Ну да, логично, закон Шувуя, так же, впрочем, как и закон родины гиен, разрешал мужьям избивать супругов за измены и прочие серьезные провинности, не делая различий между омегами и альфами…
Огульно обвиненный медиком в издевательствах над подростком и жестоком изнасиловании Бабра предпочел прикусить язык, взял выписку и, бурча под нос ругательства, принял привезенного в кресле-каталке, другим медиком, на этот раз бетой, якобы мужа.
Лэ спал, завернутый все в то же одеяло из борделя, уронив набок растерзанную голову, и едва слышно застонал, когда медведь собрал его на руки — сквозь наркотический дурман звал папА.
— Ничего, — шептал альфач, бережно неся чужого щенка к стоянке. — Ничего, малыш… Мэкса за тобой присмотрит лучше, чем эти… в халатах… — и озлобленно плевал через плечо в сторону приемного покоя.
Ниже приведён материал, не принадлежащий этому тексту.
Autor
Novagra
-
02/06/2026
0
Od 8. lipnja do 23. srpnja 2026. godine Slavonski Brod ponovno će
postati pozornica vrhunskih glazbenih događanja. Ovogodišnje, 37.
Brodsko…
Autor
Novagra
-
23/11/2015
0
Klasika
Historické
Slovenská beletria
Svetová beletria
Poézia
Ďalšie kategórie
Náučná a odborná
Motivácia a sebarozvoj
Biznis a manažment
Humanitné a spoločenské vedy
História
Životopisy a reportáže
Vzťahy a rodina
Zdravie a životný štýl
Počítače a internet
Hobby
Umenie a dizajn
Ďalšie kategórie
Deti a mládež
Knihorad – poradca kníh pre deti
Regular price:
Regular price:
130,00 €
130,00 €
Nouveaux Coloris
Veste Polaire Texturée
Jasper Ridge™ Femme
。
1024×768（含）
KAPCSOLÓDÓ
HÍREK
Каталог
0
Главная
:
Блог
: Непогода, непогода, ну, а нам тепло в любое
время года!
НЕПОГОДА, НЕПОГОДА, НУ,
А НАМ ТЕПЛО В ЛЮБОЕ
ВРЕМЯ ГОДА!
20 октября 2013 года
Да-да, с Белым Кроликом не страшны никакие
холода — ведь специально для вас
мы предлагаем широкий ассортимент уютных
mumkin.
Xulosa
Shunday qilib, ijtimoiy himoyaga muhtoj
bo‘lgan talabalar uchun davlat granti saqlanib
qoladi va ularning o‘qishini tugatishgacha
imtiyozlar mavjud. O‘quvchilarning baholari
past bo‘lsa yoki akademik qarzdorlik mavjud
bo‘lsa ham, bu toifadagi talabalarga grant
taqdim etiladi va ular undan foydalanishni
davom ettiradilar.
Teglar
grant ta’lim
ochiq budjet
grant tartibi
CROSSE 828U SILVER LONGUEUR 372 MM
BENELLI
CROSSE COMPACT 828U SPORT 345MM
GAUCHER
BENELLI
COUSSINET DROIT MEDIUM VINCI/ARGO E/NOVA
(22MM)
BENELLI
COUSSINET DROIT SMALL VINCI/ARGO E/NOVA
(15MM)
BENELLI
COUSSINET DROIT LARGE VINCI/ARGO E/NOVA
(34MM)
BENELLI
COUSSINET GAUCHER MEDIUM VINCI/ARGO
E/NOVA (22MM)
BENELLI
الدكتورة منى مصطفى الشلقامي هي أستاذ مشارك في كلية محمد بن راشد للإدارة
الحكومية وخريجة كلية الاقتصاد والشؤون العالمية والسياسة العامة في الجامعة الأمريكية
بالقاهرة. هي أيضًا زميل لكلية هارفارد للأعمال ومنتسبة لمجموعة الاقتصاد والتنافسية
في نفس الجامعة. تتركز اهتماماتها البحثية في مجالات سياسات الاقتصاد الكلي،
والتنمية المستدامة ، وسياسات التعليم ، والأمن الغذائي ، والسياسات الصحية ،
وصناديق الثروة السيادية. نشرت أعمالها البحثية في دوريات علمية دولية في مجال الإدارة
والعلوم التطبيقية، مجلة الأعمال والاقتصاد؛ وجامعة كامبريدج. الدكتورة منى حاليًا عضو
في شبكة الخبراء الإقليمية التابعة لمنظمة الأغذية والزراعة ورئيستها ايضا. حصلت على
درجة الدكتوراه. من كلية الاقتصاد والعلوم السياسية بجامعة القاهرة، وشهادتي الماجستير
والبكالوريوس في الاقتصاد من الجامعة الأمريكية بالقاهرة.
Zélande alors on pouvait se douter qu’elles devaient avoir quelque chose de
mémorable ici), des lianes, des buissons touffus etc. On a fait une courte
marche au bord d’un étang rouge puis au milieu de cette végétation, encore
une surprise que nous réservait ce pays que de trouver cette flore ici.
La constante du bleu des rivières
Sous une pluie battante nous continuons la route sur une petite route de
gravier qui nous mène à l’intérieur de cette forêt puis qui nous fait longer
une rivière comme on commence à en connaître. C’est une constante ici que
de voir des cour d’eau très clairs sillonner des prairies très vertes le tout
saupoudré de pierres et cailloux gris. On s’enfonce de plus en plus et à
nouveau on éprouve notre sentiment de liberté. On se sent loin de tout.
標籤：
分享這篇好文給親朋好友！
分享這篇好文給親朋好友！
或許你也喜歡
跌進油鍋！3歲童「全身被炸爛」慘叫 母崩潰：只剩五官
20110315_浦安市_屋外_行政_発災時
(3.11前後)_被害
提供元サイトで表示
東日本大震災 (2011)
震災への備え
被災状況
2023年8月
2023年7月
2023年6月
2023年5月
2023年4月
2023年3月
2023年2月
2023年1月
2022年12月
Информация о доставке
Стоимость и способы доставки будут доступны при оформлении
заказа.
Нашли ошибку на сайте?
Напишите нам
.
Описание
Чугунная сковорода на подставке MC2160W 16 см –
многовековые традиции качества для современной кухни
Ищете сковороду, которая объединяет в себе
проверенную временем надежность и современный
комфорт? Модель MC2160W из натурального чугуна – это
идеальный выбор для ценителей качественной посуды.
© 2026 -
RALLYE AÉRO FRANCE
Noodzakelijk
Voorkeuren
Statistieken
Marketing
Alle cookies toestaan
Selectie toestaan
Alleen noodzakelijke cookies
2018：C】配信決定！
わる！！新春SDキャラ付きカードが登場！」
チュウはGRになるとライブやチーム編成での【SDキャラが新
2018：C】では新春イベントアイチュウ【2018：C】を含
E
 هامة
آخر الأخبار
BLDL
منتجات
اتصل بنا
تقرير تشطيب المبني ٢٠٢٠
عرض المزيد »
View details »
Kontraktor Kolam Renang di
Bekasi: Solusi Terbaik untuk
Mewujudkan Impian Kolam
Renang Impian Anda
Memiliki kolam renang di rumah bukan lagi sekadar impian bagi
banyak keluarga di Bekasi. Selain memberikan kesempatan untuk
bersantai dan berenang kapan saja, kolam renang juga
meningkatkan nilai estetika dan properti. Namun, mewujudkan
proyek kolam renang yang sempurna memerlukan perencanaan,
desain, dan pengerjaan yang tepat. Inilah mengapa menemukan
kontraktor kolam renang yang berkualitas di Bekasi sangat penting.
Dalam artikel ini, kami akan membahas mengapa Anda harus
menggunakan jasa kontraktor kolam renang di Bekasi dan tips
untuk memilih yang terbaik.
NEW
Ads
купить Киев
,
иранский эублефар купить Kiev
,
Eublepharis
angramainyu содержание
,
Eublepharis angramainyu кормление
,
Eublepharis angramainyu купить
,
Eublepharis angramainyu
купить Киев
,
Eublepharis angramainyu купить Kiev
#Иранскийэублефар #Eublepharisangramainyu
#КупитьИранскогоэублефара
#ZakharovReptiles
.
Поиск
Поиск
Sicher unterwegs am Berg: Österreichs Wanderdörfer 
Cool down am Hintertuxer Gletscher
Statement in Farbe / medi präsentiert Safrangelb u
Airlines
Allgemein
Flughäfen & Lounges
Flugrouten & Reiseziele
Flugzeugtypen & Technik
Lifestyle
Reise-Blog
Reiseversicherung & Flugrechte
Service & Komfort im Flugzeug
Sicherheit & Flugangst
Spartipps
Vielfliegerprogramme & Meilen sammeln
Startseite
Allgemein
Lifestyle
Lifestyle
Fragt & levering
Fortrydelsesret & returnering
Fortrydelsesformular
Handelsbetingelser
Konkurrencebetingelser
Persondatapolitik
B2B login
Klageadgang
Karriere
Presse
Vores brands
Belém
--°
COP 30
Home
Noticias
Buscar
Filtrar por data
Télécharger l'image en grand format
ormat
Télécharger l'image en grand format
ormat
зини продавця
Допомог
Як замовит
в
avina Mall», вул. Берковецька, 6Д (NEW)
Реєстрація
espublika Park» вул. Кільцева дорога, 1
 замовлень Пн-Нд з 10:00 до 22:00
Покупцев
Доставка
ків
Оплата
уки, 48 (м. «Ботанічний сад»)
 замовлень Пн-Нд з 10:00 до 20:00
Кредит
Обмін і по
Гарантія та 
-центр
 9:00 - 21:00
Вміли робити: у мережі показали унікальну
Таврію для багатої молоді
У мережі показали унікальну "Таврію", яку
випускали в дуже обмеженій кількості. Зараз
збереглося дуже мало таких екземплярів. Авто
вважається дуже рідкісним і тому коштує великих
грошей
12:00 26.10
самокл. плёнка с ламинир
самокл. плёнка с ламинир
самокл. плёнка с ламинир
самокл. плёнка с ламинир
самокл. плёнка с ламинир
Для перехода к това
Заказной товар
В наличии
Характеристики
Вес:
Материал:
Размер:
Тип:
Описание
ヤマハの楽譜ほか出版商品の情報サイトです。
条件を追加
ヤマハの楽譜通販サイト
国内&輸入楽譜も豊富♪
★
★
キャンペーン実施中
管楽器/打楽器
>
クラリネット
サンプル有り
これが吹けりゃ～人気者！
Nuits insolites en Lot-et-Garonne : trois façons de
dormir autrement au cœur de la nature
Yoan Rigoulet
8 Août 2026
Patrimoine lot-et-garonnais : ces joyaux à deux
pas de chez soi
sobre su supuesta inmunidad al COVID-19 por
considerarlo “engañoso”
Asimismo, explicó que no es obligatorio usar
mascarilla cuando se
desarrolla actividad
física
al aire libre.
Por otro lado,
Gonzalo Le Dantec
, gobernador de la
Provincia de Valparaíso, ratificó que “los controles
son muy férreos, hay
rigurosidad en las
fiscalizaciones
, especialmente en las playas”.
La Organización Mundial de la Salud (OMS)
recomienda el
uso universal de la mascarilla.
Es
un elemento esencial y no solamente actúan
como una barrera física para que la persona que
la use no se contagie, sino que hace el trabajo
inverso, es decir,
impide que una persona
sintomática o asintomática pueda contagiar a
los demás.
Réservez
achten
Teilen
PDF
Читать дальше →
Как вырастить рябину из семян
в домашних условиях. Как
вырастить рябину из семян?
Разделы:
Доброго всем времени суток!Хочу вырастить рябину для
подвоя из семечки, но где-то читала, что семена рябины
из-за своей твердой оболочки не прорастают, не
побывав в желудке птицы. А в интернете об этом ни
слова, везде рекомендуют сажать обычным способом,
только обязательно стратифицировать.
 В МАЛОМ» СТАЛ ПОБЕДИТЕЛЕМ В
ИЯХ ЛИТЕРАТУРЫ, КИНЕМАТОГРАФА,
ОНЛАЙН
Уж очень расстроился, что Лэ фактически выкинули из больницы, обозвав наркоманом и толком не подлечив. По мнению медведя, подростку не помешала бы госпитализация, курс бесед с психологом и капельницы с антибиотиками.
— Леся, любимый, — обратился он, уже у машины, к гремящему ключами волку. — Сделай доброе дело, подмени Мэксу до вечера? Маленькому тять нужен, сам видишь, без Мэксы не справимся…
Все-все понимающий, мрачно скалящийся Леся чмокнул мужа в подбородок и исчез. Убежал в оменологию, отпускать Мэксу с поста сиделки при Каре.
Комментарий к Глава 15 Гиссэ=гисс=господин альфа \гиена\
====== Глава 16 ======
Лэ проспал до позднего вечера, проснулся в слезах, с криком, подскочил, мучимый тошнотой, запутался в одеяле и забился. Он непременно скатился бы с кровати, не подхвати бдящий возле, на стуле, Бабра.
Увидавший незнакомца подросток в ужасе распахнул глаза, оборвал вопль и замер, мертво вцепившись побелевшими от напряжения пальцами в запястье альфача. Застыл пойманной пичужкой, ожидая ставших в последнее время привычными побоев и мата.
— Шшшш… — шепнул бедному осознающий собственные мощные, скалообразные габариты медведь, тоже замерев — не хотел пугать еще больше лишним совершенным движением. — Тихо. Все хорошо, ты дома, вокруг друзья. Клянусь.
Лэ смотрел, не мигая, и мелко-мелко дрожал. Боялся. Бабра медленно, очень медленно, словно под водой, поднял свободную руку, положил ее на ледяные пальцы гиенки и начал ласково, но настойчиво разгибать их по очереди, от большого до мизинца. Лэ продолжал безмолвно трястись и смотреть.
Так и не проронил ни звука, пока альфач полностью не освободился, а потом, храня абсолютное молчание и даже не всхлипывая, пополз назад, к стене. А ведь ему было больно тащить по простыням заштопанную попу!